I just bought a house and it is on a busier road. the backyard is fairly small and currently it is mostly covered in sparse zones of gravel as they used the whole area for parking. The driveway goes straight back to a detached garage. 

What I want to do is put in a 15x20 patio with pavers behind the house that will serve dual purpose as an outdoor space as well as a turn around zone so that I don't have to back out on to the road. There are currently the cheap 12x12 in grey cement paver covering about 25sqft that I would like to repurpose along with new pavers of the same style. To account for the color variation, I'd do some sort of pattern to make it look intentional. 

My question is, assuming the base is strong enough, will the pavers stand up? How much additional base will I need? Will crushed run + sand suffice? Am I stupid for even considering this?

Anyone else have any other solutions to this problem? I'm trying to gain as much grass area as possible. I've looked into the waffle/lace pavers that have grass growing inbetween, but they come at a much higher cost. 

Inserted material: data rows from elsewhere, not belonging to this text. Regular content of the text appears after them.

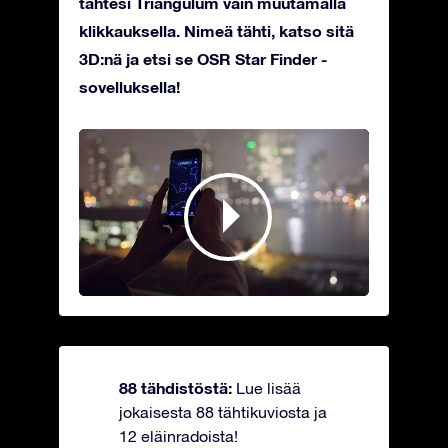
tähtesi Triangulum vain muutamalla
klikkauksella. Nimeä tähti, katso sitä
3D:nä ja etsi se OSR Star Finder -
sovelluksella!
88 tähdistöstä:
Lue lisää
jokaisesta 88 tähtikuviosta ja
12 eläinradoista!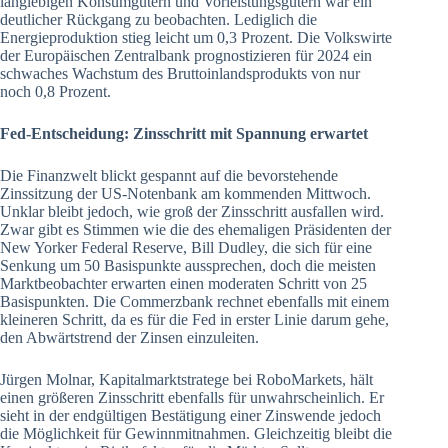
langlebigen Konsumgütern und Vorleistungsgütern war ein
deutlicher Rückgang zu beobachten. Lediglich die
Energieproduktion stieg leicht um 0,3 Prozent. Die Volkswirte
der Europäischen Zentralbank prognostizieren für 2024 ein
schwaches Wachstum des Bruttoinlandsprodukts von nur
noch 0,8 Prozent.
Fed-Entscheidung: Zinsschritt mit Spannung erwartet
Die Finanzwelt blickt gespannt auf die bevorstehende
Zinssitzung der US-Notenbank am kommenden Mittwoch.
Unklar bleibt jedoch, wie groß der Zinsschritt ausfallen wird.
Zwar gibt es Stimmen wie die des ehemaligen Präsidenten der
New Yorker Federal Reserve, Bill Dudley, die sich für eine
Senkung um 50 Basispunkte aussprechen, doch die meisten
Marktbeobachter erwarten einen moderaten Schritt von 25
Basispunkten. Die Commerzbank rechnet ebenfalls mit einem
kleineren Schritt, da es für die Fed in erster Linie darum gehe,
den Abwärtstrend der Zinsen einzuleiten.
Jürgen Molnar, Kapitalmarktstratege bei RoboMarkets, hält
einen größeren Zinsschritt ebenfalls für unwahrscheinlich. Er
sieht in der endgültigen Bestätigung einer Zinswende jedoch
die Möglichkeit für Gewinnmitnahmen. Gleichzeitig bleibt die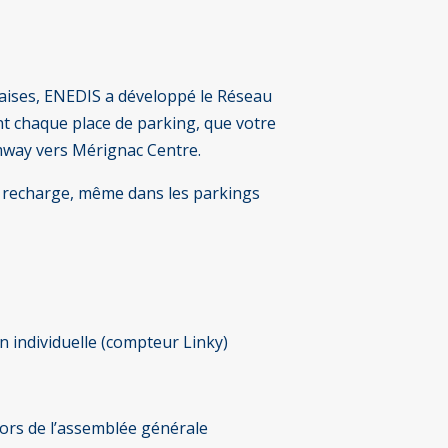
caises, ENEDIS a développé le Réseau
ant chaque place de parking, que votre
amway vers Mérignac Centre.
de recharge, même dans les parkings
n individuelle (compteur Linky)
lors de l’assemblée générale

I also plan on pouring a two strip driveway back to the garage. What kind of transition should I have between the strips and the patio? Should I but the patio right up to the strip? What about between the strips to allow for an easy turnaround?

Thanks for any input.


----------



## concretemasonry (Oct 10, 2006)

The 12x12 "pavers" may just be concrete stepping stone v(1 5/8" to 2" thick) that are not up to car loads.

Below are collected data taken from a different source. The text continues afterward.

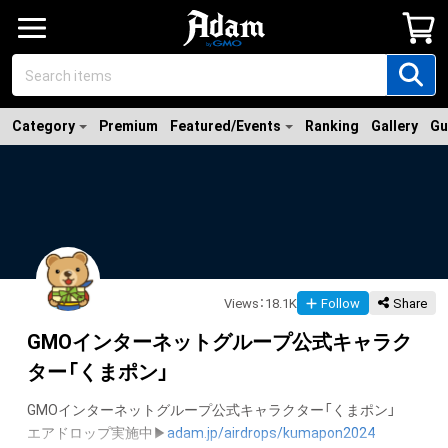
Category
Premium
Featured/Events
Ranking
Gallery
Gu
Views
：
18.1K
Follow
Share
GMOインターネットグループ公式キャラク
ター「くまポン」
GMOインターネットグループ公式キャラクター「くまポン」

エアドロップ実施中▶
adam.jp/airdrops/kumapon2024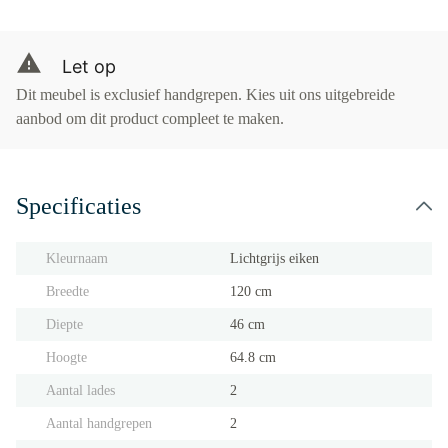
Let op
Dit meubel is exclusief handgrepen. Kies uit ons uitgebreide
aanbod om dit product compleet te maken.
Specificaties
Kleurnaam
Lichtgrijs eiken
Breedte
120 cm
Diepte
46 cm
Hoogte
64.8 cm
Aantal lades
2
Aantal handgrepen
2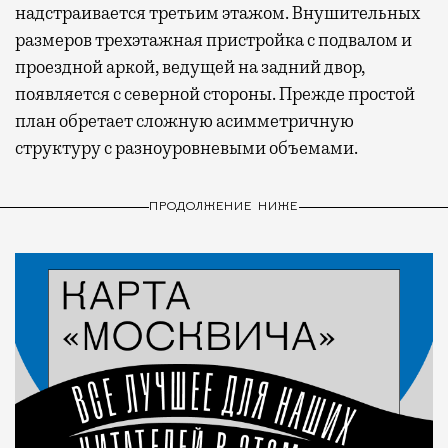
надстраивается третьим этажом. Внушительных
размеров трехэтажная пристройка с подвалом и
проездной аркой, ведущей на задний двор,
появляется с северной стороны. Прежде простой
план обретает сложную асимметричную
структуру с разноуровневыми объемами.
ПРОДОЛЖЕНИЕ НИЖЕ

The 12x12's are not suitable for driving on because they are weaker (psi) and a different thickness than a real paver.

The tremendous strength of a paver surface (cars, trucks, 747's, industrial loaders, etc.) are due to the controlled base used. the units are 2 3/8" to at most 4" thick. The pavers are ultr-high strength concrete (8000 psi to 100,000+ psi), so that is not problem. The key is the base materials, installation and the 1" sand setting bed and the vibration of the paver surface to create strength and an interlock for the system to work.

Putting in individual narow strips is not applicable for a good interlocking paver installation.

The grid pavers are good for a "green" effect, but if a significant load is involved a very good base is required.

Dick


----------



## Clemsig07 (Apr 13, 2011)

Here is a crude diagram of what I want to do. The question regarding the narrow strip of driveway wasn't that I wanted it to boarder the patio, but I wanted to know what to do to allow a car to pass from the strip driveway to the patio/turnaround. The terrible shaded in area is the planned patio.


----------



## Ron6519 (Mar 28, 2007)

It would help if you detailed the space between the house and the patio.
Any reason you can't just back the car out?
Ron


----------



## Clemsig07 (Apr 13, 2011)

Ron6519 said:


> It would help if you detailed the space between the house and the patio.
> Any reason you can't just back the car out?
> Ron


Back door in the middle of the patio in the plan and is 1 step above ground level. The backyard is flat. The dimensions of the patio are preliminary can change dependent on what works best. 

The house is on a busy road and the road curves past the house making it dangerous to back out on.


----------